## Exercise details
Which lines of the listing below contain the word "proyecto"? Return them.
──────── Dataset extract ────────
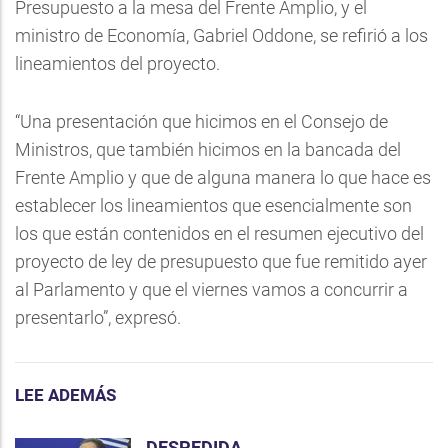
Presupuesto a la mesa del Frente Amplio, y el
ministro de Economía, Gabriel Oddone, se refirió a los
lineamientos del proyecto.
“Una presentación que hicimos en el Consejo de
Ministros, que también hicimos en la bancada del
Frente Amplio y que de alguna manera lo que hace es
establecer los lineamientos que esencialmente son
los que están contenidos en el resumen ejecutivo del
proyecto de ley de presupuesto que fue remitido ayer
al Parlamento y que el viernes vamos a concurrir a
presentarlo”, expresó.
LEE ADEMÁS
DESPEDIDA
────────
## Task answer
lineamientos del proyecto.
proyecto de ley de presupuesto que fue remitido ayer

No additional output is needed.